Nasce così il nuovo romanzo di Giuliana Degl’Innocenti, “La giostra delle possibilità” (edizioni Convalle), in un periodo, quello del lockdown che ricorda proprio un picche, ma che l’autrice ha saputo trasformare riempiendolo di creatività e intelligenza. Allo stesso modo i due personaggi, Greta e Sebastiano conducono la loro vita sotto l’oppressione di una società che, impegnata nella produttività e nel successo, non si rende conto dei sentimenti umani, dei dolori, delle sensibilità degli altri, del loro essere interiore.
Un picche che presenta due personaggi comuni, i quali per caso o per “destino” come la via dove abita il mago, entrano in contatto e si trovano uno innanzi all’altra diventando per loro possibilità inaspettata. La curiosità/disperazione di chi non ha più nulla da perdere li accomuna: entrambi svalutati da una società opprimente, da una madre e una nonna fredde e calcolatrici Greta, da una vita che si crogiola nel degrado Sebastiano.
Entrambi però reagiscono in maniera differente: Sebastiano sa come sfruttare ogni singolo appiglio seppur minimo per ottenere ciò che gli può tornare, Greta, invece, ripete ossessivamente ciò che la madre le vomita addosso sminuendola e denigrandola. Entrambi, altamente sensibili, una colpa per la quale pagano ogni giorno, non riescono da soli a ribellarsi a ciò che non li fa sentire davvero loro stessi.
Due picche che altro non sono che due cuori rovesciati, calpestati, sottoposti ad azioni e vessazioni che ne devastano l’intimità dell’animo. Ingenuità ed inganno, storie diverse eppure simili che derivano da uno schema societario nel quale l’emblema genitoriale e sociale, ad eccezione della figura di Clodio, detta una linea rigida che controlla e sovrasta. Troppo spesso Greta è stata definita “errore educativo” da una madre che si è appiattita sulla figura della propria di madre, capace di compare tutto con il denaro e con lo stesso esigere il controllo sulla vita e sulla felicità della figlia.

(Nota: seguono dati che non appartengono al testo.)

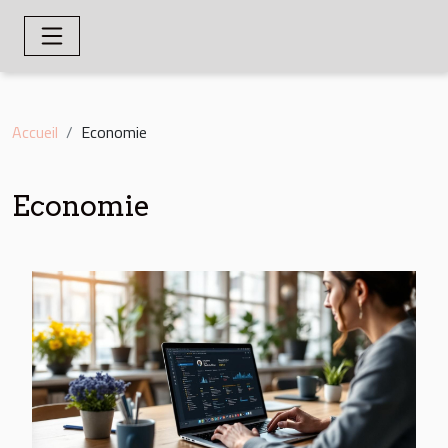
Accueil
Economie
Economie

L’autrice sa scegliere bene le parole, quelle da dire e quelle da pensare, ma che si pongono al lettore come una sorta di introspettiva capace di creare quel particolare legale simbiotico che si instaura tra il lettore e i personaggi a cui da vita l’autore. Del resto Giuliana Degl’Innocenti, avvocato umanista, fa emergere anche in questo romanzo, come già in “Estate ’36” al quale è legato da un sottile fil rouge, sottile sfumatura d’artista, la sua capacità di narrare temi universali che accomunano intere seppur differenti generazioni, trattati con garbo e sensibilità, senza per questo evitare la crudeltà del reale tanto nei gesti quanto nelle parole.